Aussi invraisemblable que cela paraisse, le Bessel resta dans cette position pendant quatre mois. Il fallut l’intervention du ministre des travaux publics, aiguillonné par nos élus locaux, Maurice Fénoux, sénateur et Georges Le Bail, député, pour prendre la décision de détruire l’épave.

L’affaire ne s’arrête pas là, le règlement juridico-financier de l’opération ne trouvera de solution que 5 ans plus tard et donnera lieu à une décision qui fait encore jurisprudence de nos jours.

La mairie d’Audierne vient d’honorer la mémoire de Maurice Fénoux en donnant son nom au jardin public situé face à la mer au niveau de la passerelle devant l’ancienne Abbaye des Capucins, propriété de la famille Fénoux depuis de nombreuses années.

Dans la partie ancienne du cimetière d’Audierne, le long du mur ouest, les tombes et le monument de la famille Fenoux occupent un grand carré, pas très loin de celle de Guesno et de Dumanoir, autres révolutionnaires locaux. Tarot, le gendre a trouvé place un peu plus au sud avec épouse et enfants. Elles sont aujourd’hui délaissées mais les inscriptions, depuis l’ancêtre Barthélemy Alexandre jusqu’à Maurice le Sénateur sont encore bien lisibles. Passants, vous qui passez….

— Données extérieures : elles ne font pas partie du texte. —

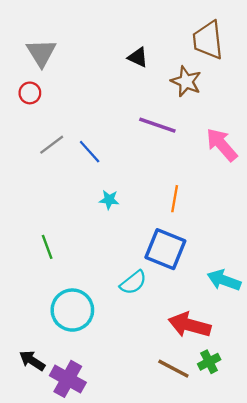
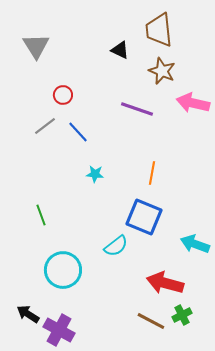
brown trapezoid: (208, 40) -> (159, 30), moved
red circle: (30, 93) -> (63, 95), moved
pink arrow: (222, 145) -> (193, 103), moved, turned -36

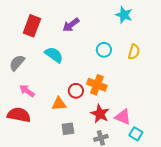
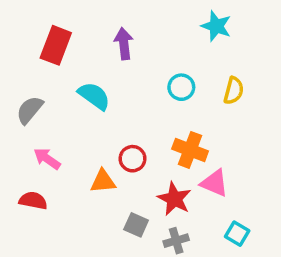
purple arrow: (71, 25) -> (124, 44), turned 120
orange cross: (97, 85) -> (190, 150), moved
red semicircle: (19, 115) -> (33, 201), size x0.7
pink triangle: (123, 117) -> (214, 183), moved
gray square: (68, 129) -> (136, 225), moved, turned 32

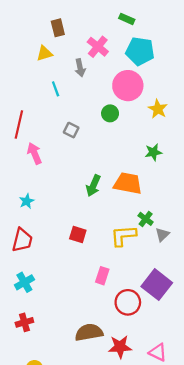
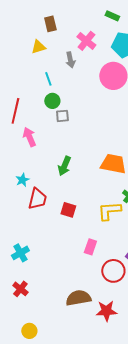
green circle: (110, 113) -> (52, 101), moved
gray square: (71, 130) -> (62, 116), turned -32
green arrow: (93, 186) -> (64, 166), moved
red trapezoid: (22, 240) -> (37, 199), moved
red cross: (24, 322) -> (20, 289), turned -35

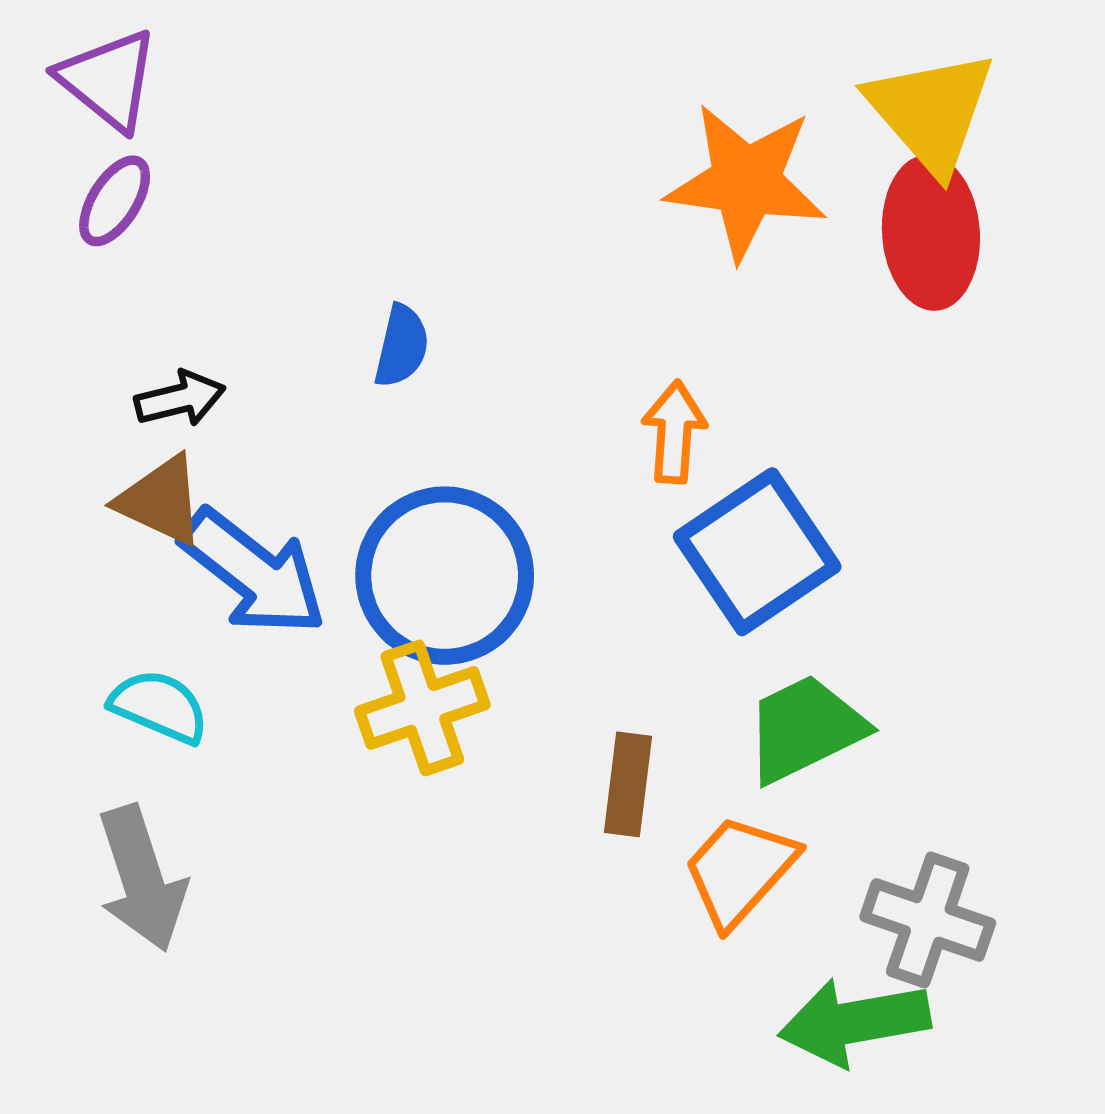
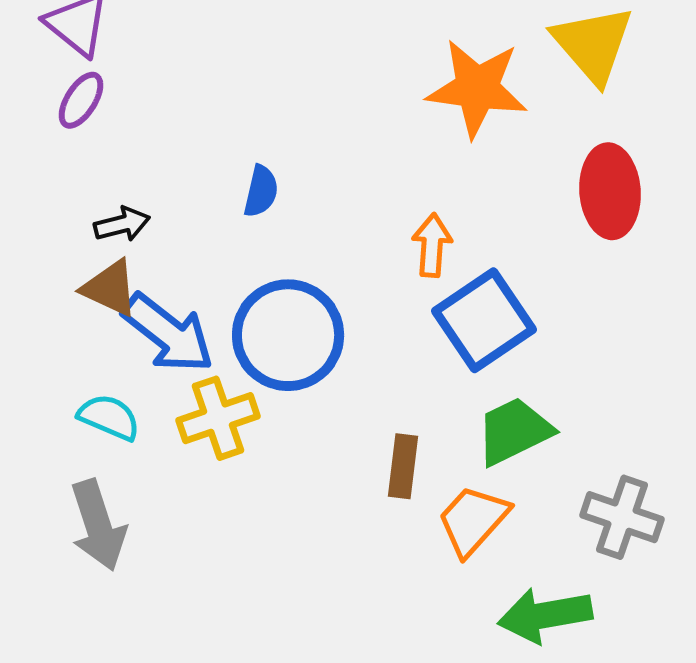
red ellipse: (931, 233) -> (610, 191), moved
yellow cross: (422, 708) -> (218, 418), moved
gray cross: (928, 920) -> (622, 517), moved

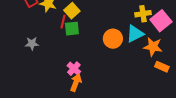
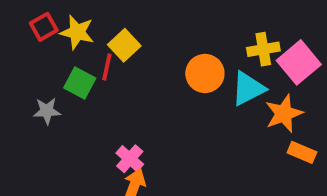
green square: (72, 29) -> (80, 83), moved, turned 35
orange circle: (113, 39) -> (205, 73), moved
orange star: (153, 47) -> (284, 113), turned -30

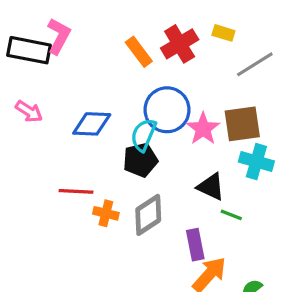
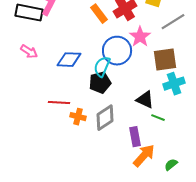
pink star: (203, 129) -> (140, 37), moved
cyan cross: (256, 162) -> (174, 84), turned -35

*un sieur est propriétaire d’une sieurie, terre noble détenue par un roturier

*receveur des devoirs : chargé de percevoir les taxes sur les boissons

*membre actif : Citoyens agés de 25 ans, payant une contribution directe de la valeur locale de trois jours de travail et n’étant pas en état de domesticité. A cette époque, Audierne comptait 1080 habitants.

Bibliographie
– Arbre généalogique publié en 1891 par A.Lemercier (médiathèque Quimper, fonds breton, FB1125
– Chauris, cahier de l’Iroise n°169
– Archives municipales d’Audierne
– Ouest Eclair de octobre 1912 à avril 1913 (Naufrage du Bessel)
– La Dépêche de Brest de octobre 1912 à avril 1913 (Bessel)
– Le mât pilote. Eric Bienfait, l’Echo du Pouldu N° 24 juin 2007.
– Le courrier du Finistère de octobre 1912 à avril 1913 (Bessel)
– Les annales du sauvetage 1912, SNSM (archives SCSN)
– Sauvetage 1978 (Duperré) SNSM.
– Un feu s’allume sur la mer, Henri Queffelec
– Le gardien du feu, Anatole le Braz
– Phares, histoire du balisage et de l’éclairage des côtes de France. Jean-Christophe Fichou, Noël le Hénaff, Xavier Mével.